Department of Electrical and Computer Engineering, University of Memphis, 3815 Central Avenue, Memphis, TN 38152, United States of America.
Institute for Intelligent Systems, University of Memphis, Memphis, TN, United States of America.
J Neural Eng. 2021 Mar 23;18(4). doi: 10.1088/1741-2552/abecf0.
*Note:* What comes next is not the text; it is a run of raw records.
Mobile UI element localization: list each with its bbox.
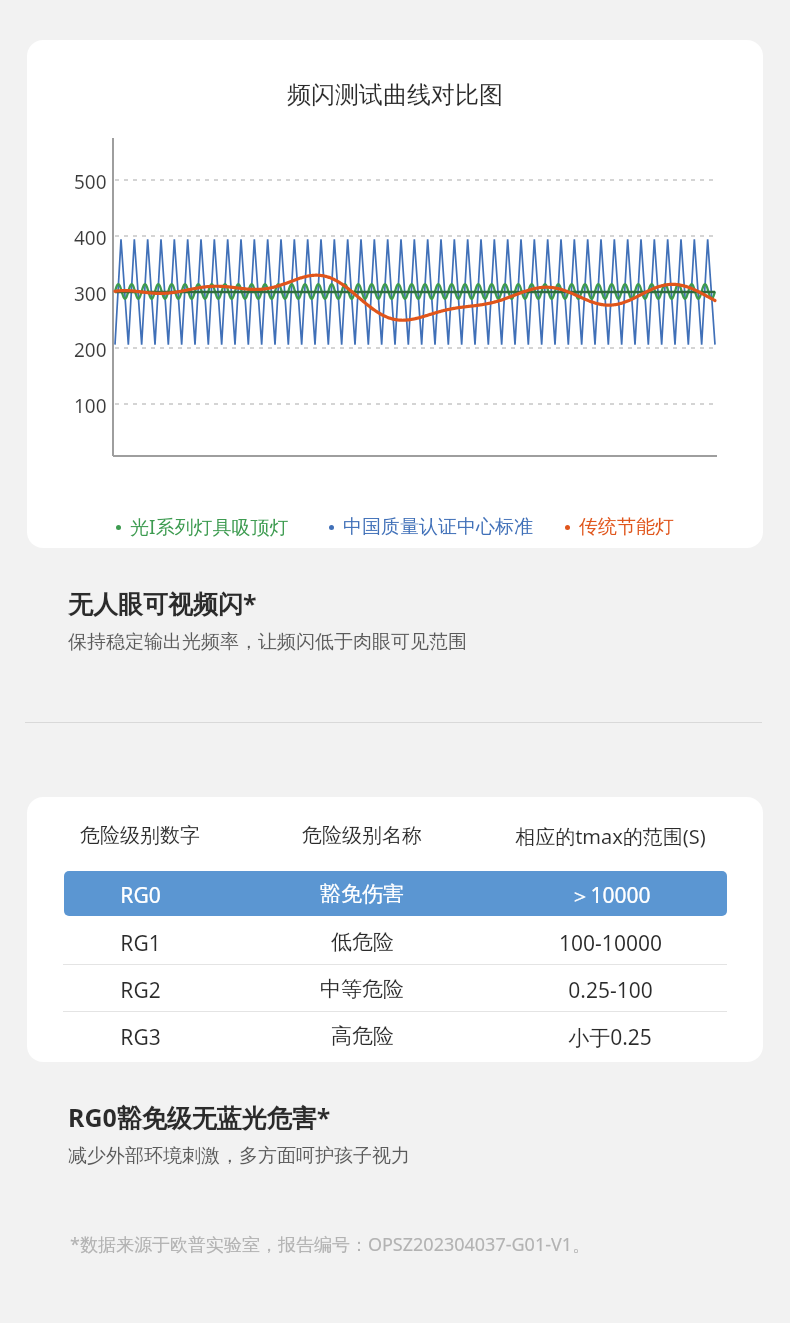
staticText: 小于0.25: [568, 1023, 652, 1052]
staticText: 传统节能灯: [579, 515, 674, 539]
staticText: 危险级别数字: [80, 823, 200, 848]
staticText: RG0: [120, 881, 161, 910]
other: 频闪测试曲线对比图: [113, 138, 727, 456]
staticText: 0.25-100: [568, 976, 653, 1005]
button[interactable]: [64, 871, 727, 916]
staticText: 低危险: [331, 929, 394, 955]
staticText: 中国质量认证中心标准: [343, 515, 533, 539]
staticText: RG0豁免级无蓝光危害*: [68, 1100, 331, 1134]
staticText: 中等危险: [320, 976, 404, 1002]
staticText: 500: [74, 169, 107, 195]
button[interactable]: 危险级别数字: [27, 797, 763, 1062]
staticText: 100: [74, 393, 107, 419]
staticText: RG1: [120, 929, 161, 958]
staticText: 高危险: [331, 1023, 394, 1049]
button[interactable]: 频闪测试曲线对比图: [27, 40, 763, 548]
staticText: 减少外部环境刺激，多方面呵护孩子视力: [68, 1144, 410, 1168]
staticText: ＞10000: [569, 881, 651, 910]
staticText: 无人眼可视频闪*: [68, 586, 257, 620]
staticText: 相应的tmax的范围(S): [515, 823, 706, 850]
button[interactable]: 传统节能灯: [565, 515, 674, 539]
staticText: 危险级别名称: [302, 823, 422, 848]
staticText: 光I系列灯具吸顶灯: [130, 514, 289, 540]
staticText: 保持稳定输出光频率，让频闪低于肉眼可见范围: [68, 630, 467, 654]
staticText: 300: [74, 281, 107, 307]
staticText: 100-10000: [559, 929, 662, 958]
button[interactable]: 光I系列灯具吸顶灯: [116, 514, 289, 540]
staticText: *数据来源于欧普实验室，报告编号：OPSZ202304037-G01-V1。: [70, 1232, 591, 1257]
staticText: 频闪测试曲线对比图: [27, 80, 763, 110]
staticText: 200: [74, 337, 107, 363]
staticText: RG2: [120, 976, 161, 1005]
staticText: 400: [74, 225, 107, 251]
staticText: RG3: [120, 1023, 161, 1052]
staticText: 豁免伤害: [320, 881, 404, 907]
button[interactable]: 中国质量认证中心标准: [329, 515, 533, 539]
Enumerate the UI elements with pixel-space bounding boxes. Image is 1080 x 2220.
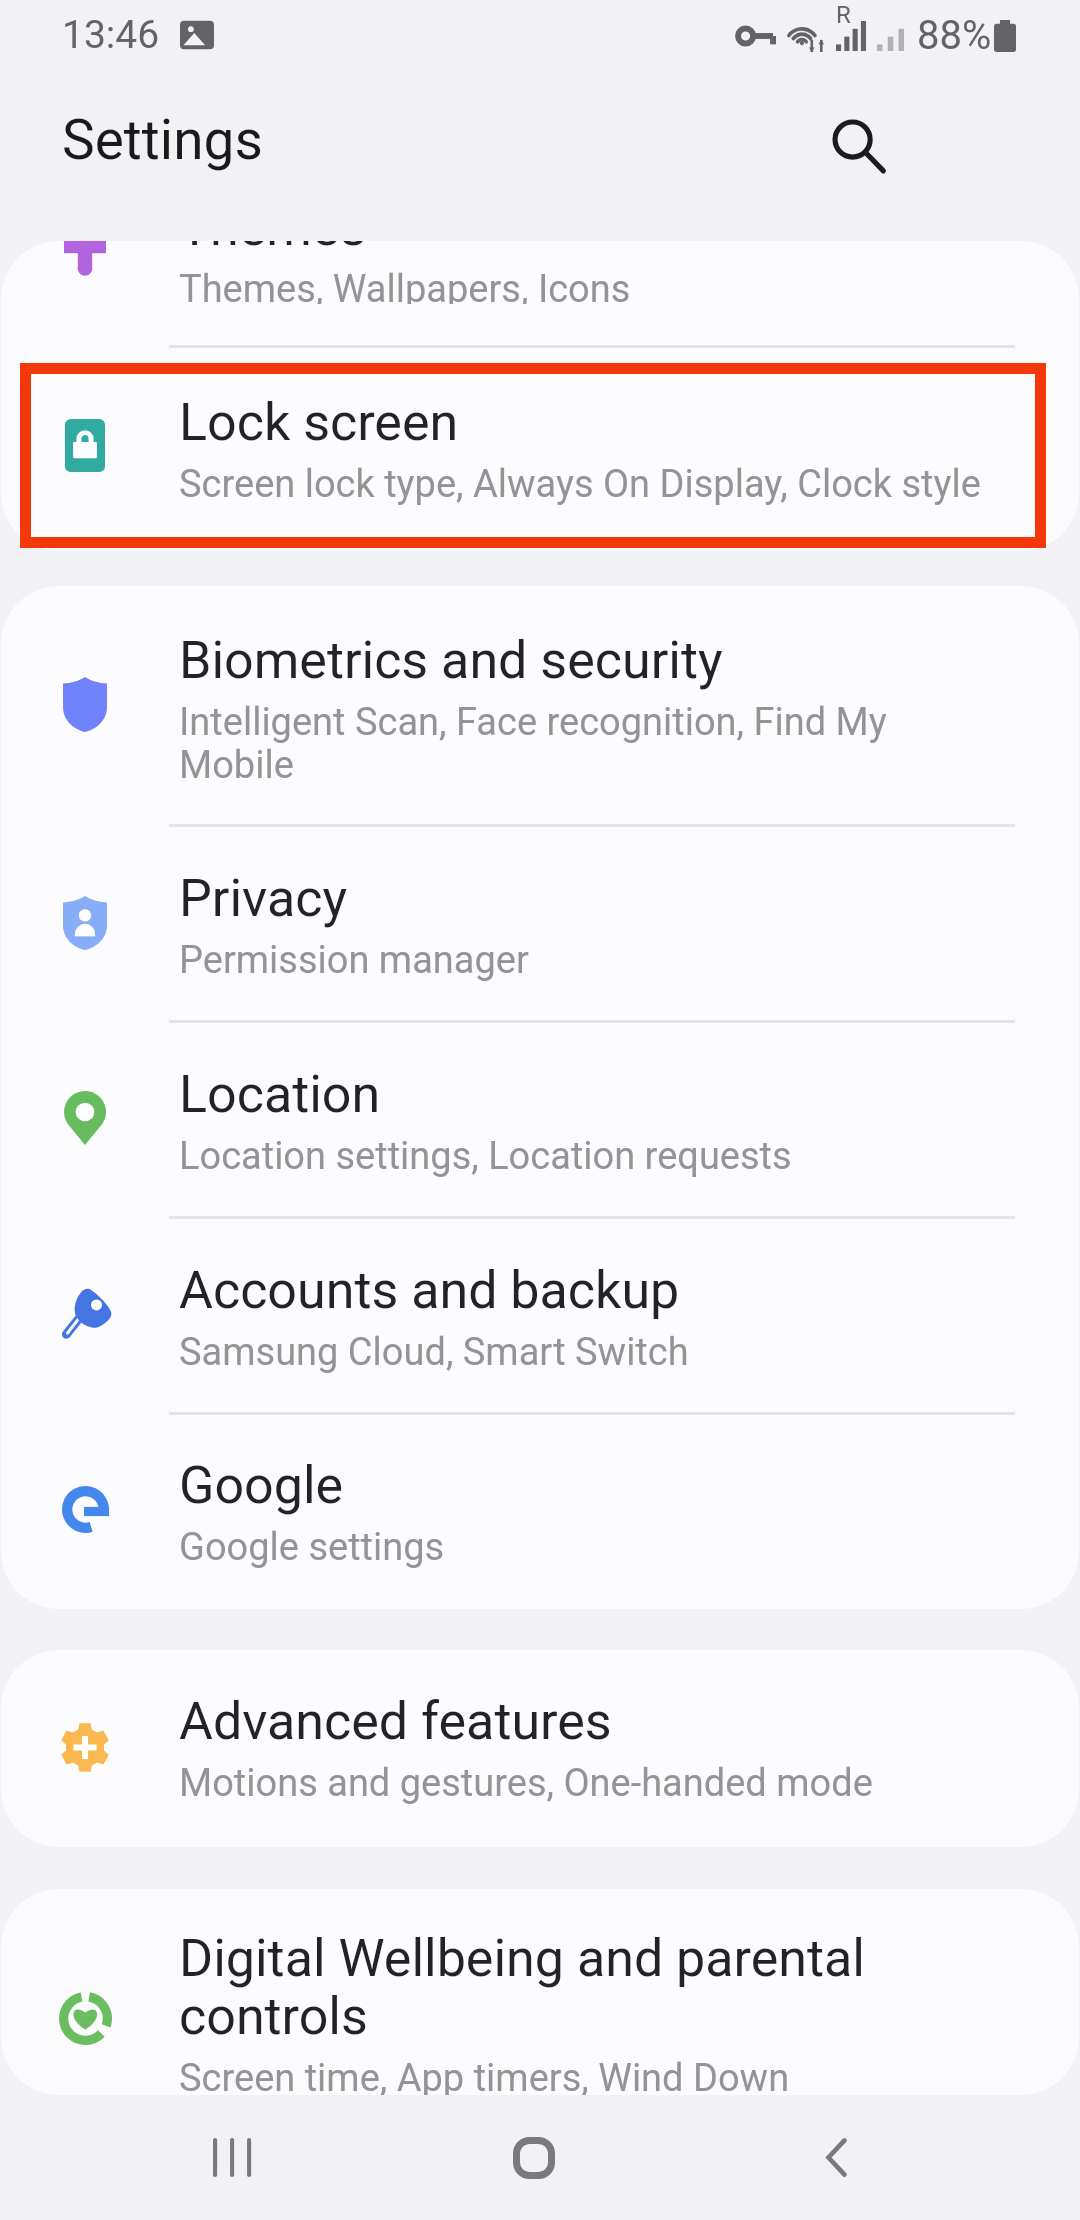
button[interactable]: Digital Wellbeing and parental controls: [1, 1889, 1079, 2095]
staticText: Samsung Cloud, Smart Switch: [179, 1330, 689, 1375]
staticText: Themes, Wallpapers, Icons: [179, 267, 631, 304]
button[interactable]: Recent apps: [142, 2095, 322, 2220]
button[interactable]: Search: [812, 100, 904, 192]
staticText: Location: [179, 1064, 381, 1125]
staticText: Lock screen: [179, 392, 459, 453]
staticText: R: [836, 1, 851, 29]
staticText: Advanced features: [179, 1691, 612, 1752]
button[interactable]: Biometrics and security: [1, 586, 1079, 827]
button[interactable]: Themes: [1, 241, 1079, 348]
button[interactable]: Home: [444, 2095, 624, 2220]
staticText: Motions and gestures, One-handed mode: [179, 1761, 873, 1806]
button[interactable]: Advanced features: [1, 1650, 1079, 1847]
staticText: Accounts and backup: [179, 1260, 680, 1321]
staticText: 13:46: [62, 12, 160, 58]
staticText: Screen lock type, Always On Display, Clo…: [179, 462, 981, 507]
staticText: Location settings, Location requests: [179, 1134, 792, 1179]
button[interactable]: Google: [1, 1415, 1079, 1609]
staticText: Themes: [179, 241, 367, 258]
staticText: Google settings: [179, 1525, 445, 1570]
button[interactable]: Lock screen: [1, 348, 1079, 551]
staticText: Digital Wellbeing and parental controls: [179, 1928, 879, 2047]
staticText: Intelligent Scan, Face recognition, Find…: [179, 700, 901, 787]
staticText: Privacy: [179, 868, 347, 929]
staticText: Screen time, App timers, Wind Down: [179, 2056, 790, 2095]
staticText: Google: [179, 1455, 344, 1516]
staticText: 88%: [917, 12, 992, 59]
button[interactable]: Privacy: [1, 827, 1079, 1023]
staticText: Biometrics and security: [179, 630, 723, 691]
button[interactable]: Location: [1, 1023, 1079, 1219]
staticText: Settings: [62, 108, 263, 172]
staticText: Permission manager: [179, 938, 529, 983]
button[interactable]: Accounts and backup: [1, 1219, 1079, 1415]
button[interactable]: Back: [746, 2095, 926, 2220]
Categorical perception (CP) of audio is critical to understand how the human brain perceives speech sounds despite widespread variability in acoustic properties. Here, we investigated the spatiotemporal characteristics of auditory neural activity that reflects CP for speech (i.e. differentiates phonetic prototypes from ambiguous speech sounds).We recorded 64-channel electroencephalograms as listeners rapidly classified vowel sounds along an acoustic-phonetic continuum. We used support vector machine classifiers and stability selection to determine when and where in the brain CP was best decoded across space and time via source-level analysis of the event-related potentials.. We found that early (120 ms) whole-brain data decoded speech categories (i.e. prototypical vs. ambiguous tokens) with 95.16% accuracy (area under the curve 95.14%;1-score 95.00%). Separate analyses on left hemisphere (LH) and right hemisphere (RH) responses showed that LH decoding was more accurate and earlier than RH (89.03% vs. 86.45% accuracy; 140 ms vs. 200 ms). Stability (feature) selection identified 13 regions of interest (ROIs) out of 68 brain regions [including auditory cortex, supramarginal gyrus, and inferior frontal gyrus (IFG)] that showed categorical representation during stimulus encoding (0-260 ms). In contrast, 15 ROIs (including fronto-parietal regions, IFG, motor cortex) were necessary to describe later decision stages (later 300-800 ms) of categorization but these areas were highly associated with the strength of listeners' categorical hearing (i.e. slope of behavioral identification functions).Our data-driven multivariate models demonstrate that abstract categories emerge surprisingly early (∼120 ms) in the time course of speech processing and are dominated by engagement of a relatively compact fronto-temporal-parietal brain network.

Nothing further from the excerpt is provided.